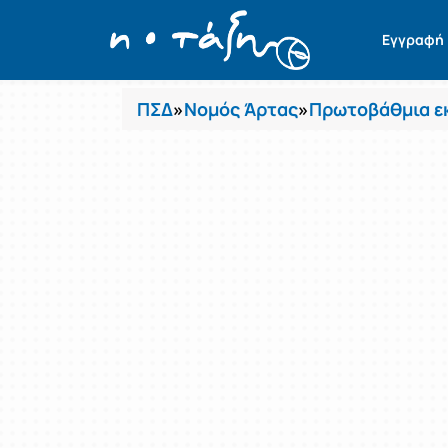
Μαθήματα
Εγγραφή
ΠΣΔ
»
Νομός Άρτας
»
Πρωτοβάθμια ε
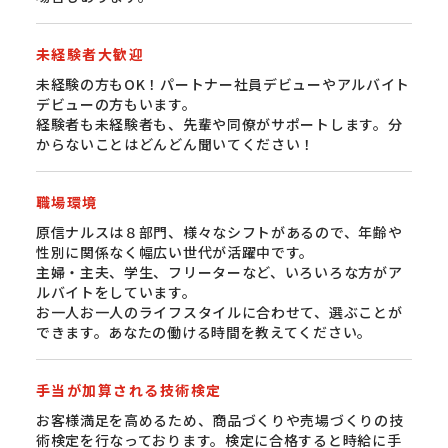
未経験者大歓迎
未経験の方もOK！パートナー社員デビューやアルバイト
デビューの方もいます。
経験者も未経験者も、先輩や同僚がサポートします。分
からないことはどんどん聞いてください！
職場環境
原信ナルスは８部門、様々なシフトがあるので、年齢や
性別に関係なく幅広い世代が活躍中です。
主婦・主夫、学生、フリーターなど、いろいろな方がア
ルバイトをしています。
お一人お一人のライフスタイルに合わせて、選ぶことが
できます。あなたの働ける時間を教えてください。
手当が加算される技術検定
お客様満足を高めるため、商品づくりや売場づくりの技
術検定を行なっております。検定に合格すると時給に手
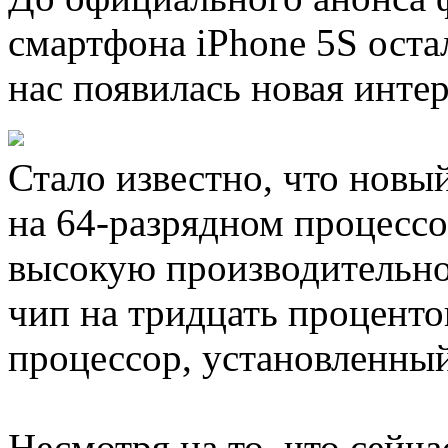
смартфона iPhone 5S оста
нас появилась новая инте
Стало известно, что новый
на 64-разрядном процессо
высокую производительно
чип на тридцать проценто
процессор, установленный
Несмотря на то, что сейч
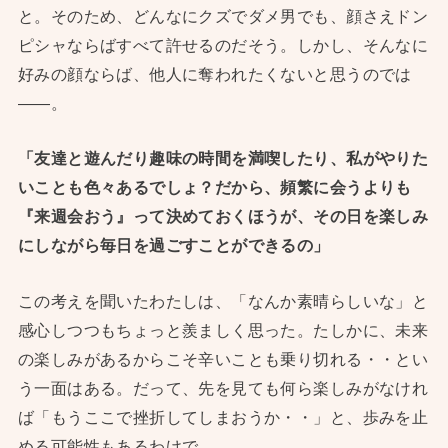
と。そのため、どんなにクズでダメ男でも、顔さえドン
ピシャならばすべて許せるのだそう。しかし、そんなに
好みの顔ならば、他人に奪われたくないと思うのでは
——。
「友達と遊んだり趣味の時間を満喫したり、私がやりた
いことも色々あるでしょ？だから、頻繁に会うよりも
『来週会おう』って決めておくほうが、その日を楽しみ
にしながら毎日を過ごすことができるの」
この考えを聞いたわたしは、「なんか素晴らしいな」と
感心しつつもちょっと羨ましく思った。たしかに、未来
の楽しみがあるからこそ辛いことも乗り切れる・・とい
う一面はある。だって、先を見ても何ら楽しみがなけれ
ば「もうここで挫折してしまおうか・・」と、歩みを止
める可能性もあるわけで。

******************************

Exercise brief :: Give the listing again word for word, but drop every picture.

Result of this task ::
Μαθήματα
Εγγραφή
ΠΣΔ
»
Νομός Άρτας
»
Πρωτοβάθμια ε
未経験者大歓迎
未経験の方もOK！パートナー社員デビューやアルバイト
デビューの方もいます。
経験者も未経験者も、先輩や同僚がサポートします。分
からないことはどんどん聞いてください！
職場環境
原信ナルスは８部門、様々なシフトがあるので、年齢や
性別に関係なく幅広い世代が活躍中です。
主婦・主夫、学生、フリーターなど、いろいろな方がア
ルバイトをしています。
お一人お一人のライフスタイルに合わせて、選ぶことが
できます。あなたの働ける時間を教えてください。
手当が加算される技術検定
お客様満足を高めるため、商品づくりや売場づくりの技
術検定を行なっております。検定に合格すると時給に手
смартфона iPhone 5S оста
нас появилась новая инте
Стало известно, что новый
на 64-разрядном процессо
высокую производительно
чип на тридцать проценто
процессор, установленный
Несмотря на то, что сейч
と。そのため、どんなにクズでダメ男でも、顔さえドン
ピシャならばすべて許せるのだそう。しかし、そんなに
好みの顔ならば、他人に奪われたくないと思うのでは
——。
「友達と遊んだり趣味の時間を満喫したり、私がやりた
いことも色々あるでしょ？だから、頻繁に会うよりも
『来週会おう』って決めておくほうが、その日を楽しみ
にしながら毎日を過ごすことができるの」
この考えを聞いたわたしは、「なんか素晴らしいな」と
感心しつつもちょっと羨ましく思った。たしかに、未来
の楽しみがあるからこそ辛いことも乗り切れる・・とい
う一面はある。だって、先を見ても何ら楽しみがなけれ
ば「もうここで挫折してしまおうか・・」と、歩みを止
める可能性もあるわけで。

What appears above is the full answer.